Dr Ahn adds that the research on Covid-19 is currently concentrated on hospitalised patients and little is known about cases outside of the hospital. "There may also be unfortunate cases where individuals suffer an untimely death due to Covid-19 without ever reaching a hospital. As a result, data collected in hospitals is controlled and usually cleaner, but also skewed," he says.

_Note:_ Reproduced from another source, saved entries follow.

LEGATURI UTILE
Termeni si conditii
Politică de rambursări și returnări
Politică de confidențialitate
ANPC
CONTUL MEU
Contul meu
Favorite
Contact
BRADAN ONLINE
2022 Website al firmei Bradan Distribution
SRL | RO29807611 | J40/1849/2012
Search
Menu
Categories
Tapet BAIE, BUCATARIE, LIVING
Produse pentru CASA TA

On the other hand, wearables allow round-the-clock data collection, giving researchers a window into one's health and habits, he says.
However, access and cost will be issues in using consumer wearables in fighting Covid-19.
"The geriatric population, the group most affected by Covid-19, are typically less experienced with technology. Furthermore, the high cost of some wearables devices may deter consumers from purchasing," says Ms Farouk.
Another concern is privacy. "Since wearables often collect data using cloud storage systems, they can be vulnerable to cyberattack," she warns.
Public relations associate Tabitha Ong, 25, who uses a Garmin smartwatch, believes the advantages outweigh the concerns.
"Honestly, there is a part of me that is worried about what my data will be used for and if it will be safe. But if contributing my data will help in Covid-19 research and the greater good, I don't see why I should not contribute," she says.